25 Even at the hand of the son of a stranger, shall ye not bring near the food of your God of any of these, —for, their damage is in them, a blemish, is in them, they shall not be accepted for you.
Gij zult ook uit de hand des vreemden van al deze dingen uw God geen spijs offeren; want hun verdorvenheid is in hen, in dezelve is gebrek, zij zouden niet aangenaam zijn voor u.
26 And Yahweh spake unto Moses, saying: —
Wijders sprak de HEERE tot Mozes, zeggende:
27 When, a beeve or a sheep or a goat, is brought forth, then shall it be seven days under its dam, —and, from the eighth day and onwards, it shall be accepted as an oblation of an altar-flame unto Yahweh,
Wanneer een os, of lam, of geit zal geboren zijn, zo zal die zeven dagen onder zijn moeder zijn; daarna, van den achtsten dag en daarover, zal hij aangenaam zijn tot offerande des vuuroffers den HEERE.
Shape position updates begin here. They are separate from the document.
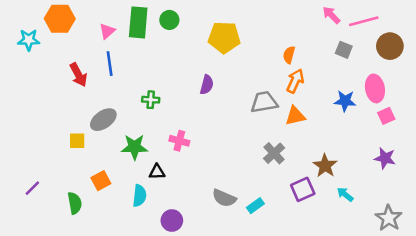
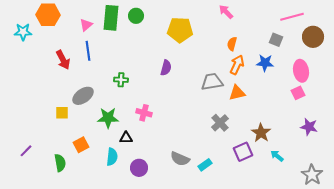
pink arrow: (331, 15) -> (226, 12), moved
blue star: (345, 101) -> (265, 63), moved
pink square: (386, 116) -> (298, 93), moved
purple circle: (172, 221) -> (139, 168), moved

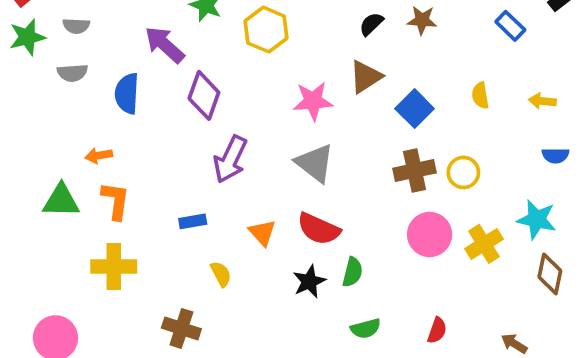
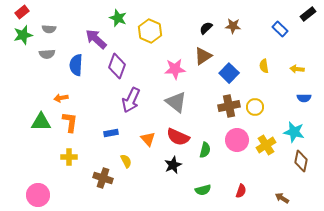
yellow cross: (114, 266) -> (69, 157), size x0.7
green semicircle: (352, 272) -> (205, 150), moved
brown cross: (181, 328) -> (103, 178), moved

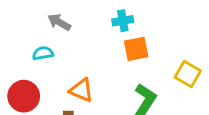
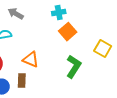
orange square: (136, 49) -> (68, 32), turned -30

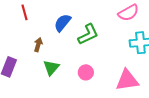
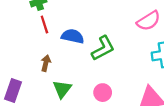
red line: (25, 12) -> (44, 25), moved
blue semicircle: (62, 23) -> (73, 36), turned 66

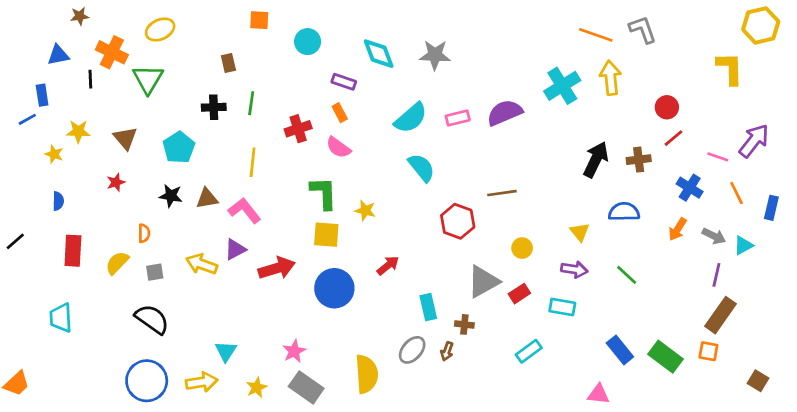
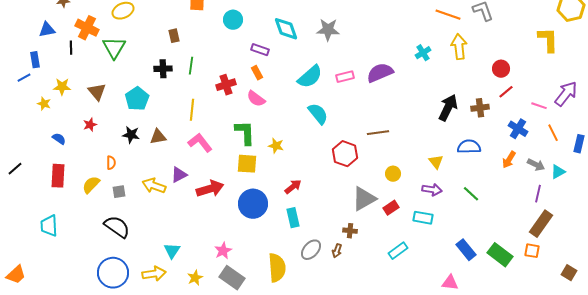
cyan cross: (562, 86) -> (423, 53), size x0.6
blue semicircle: (58, 201) -> (59, 139), moved, turned -56
pink L-shape: (245, 210) -> (200, 143), moved
cyan rectangle: (428, 307) -> (293, 218), moved

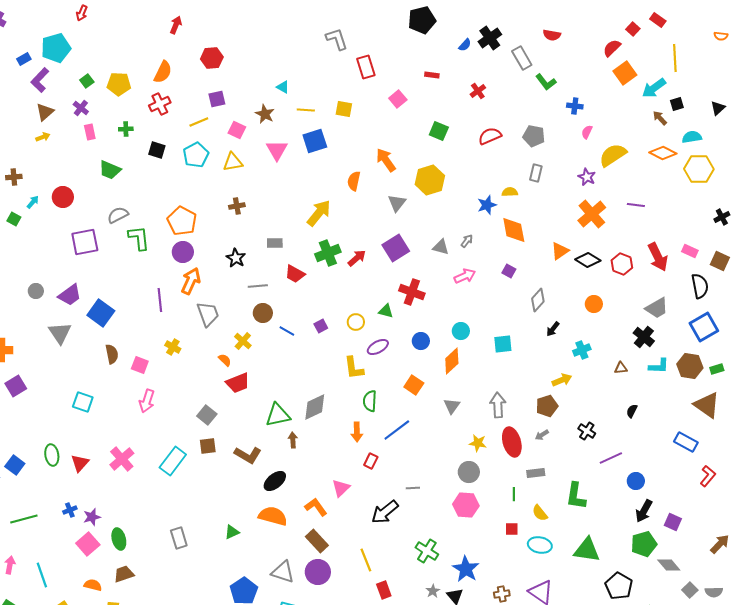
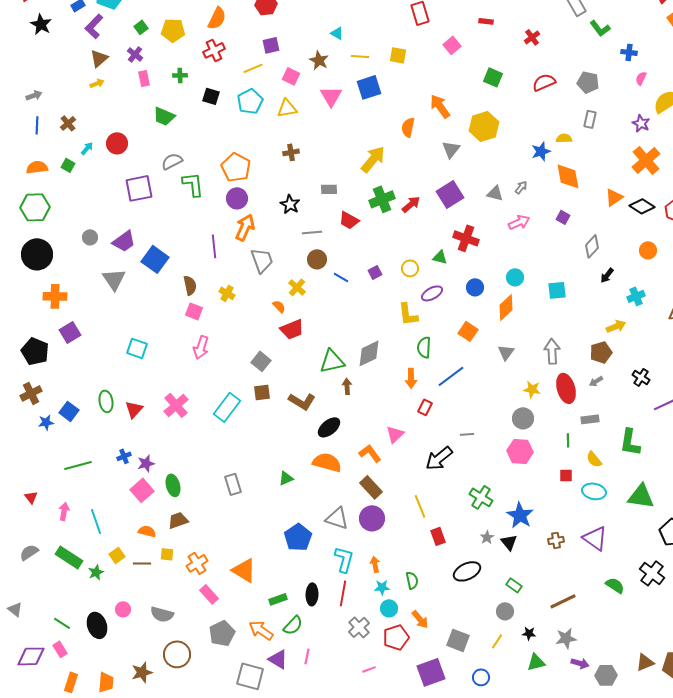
brown cross: (14, 177) -> (68, 123), turned -35
brown semicircle: (112, 354) -> (190, 285), moved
28 Whether cow or ewe—it and its young, shall ye not slaughter on one day.
Gij zult ook een os, of klein vee, hem en zijn jong, op een dag niet slachten.
29 And when ye would offer a sacrifice of thanksgiving unto Yahweh, for your acceptance, shall ye offer it.
En als gij een lofoffer den HEERE zult slachten, naar uw wil zult gij het slachten.
30 On the same day, shall it be eaten, ye shall not leave thereof until morning, —I, am Yahweh.
Het zal op denzelfden dag gegeten worden; gij zult daarvan niet overlaten tot op den morgen; Ik ben de HEERE!
31 So then ye shall observe my commandments, and do them, —I, am Yahweh.
Daarom zult gij Mijn geboden houden, en dezelve doen; Ik ben de HEERE!
32 So shall ye not profane my holy name, So shall I be hallowed in the midst of the sons of Israel, —I, am Yahweh, who am hallowing you;
En gij zult Mijn heiligen Naam niet ontheiligen, opdat Ik in het midden der kinderen Israels geheiligd worde; Ik ben de HEERE, die u heilige!
33 Who brought you forth out of the land of Egypt, that I might become your God, —I, am Yahweh.
Die u uit Egypteland uitgevoerd heb, opdat Ik u tot een God zij; Ik ben de HEERE!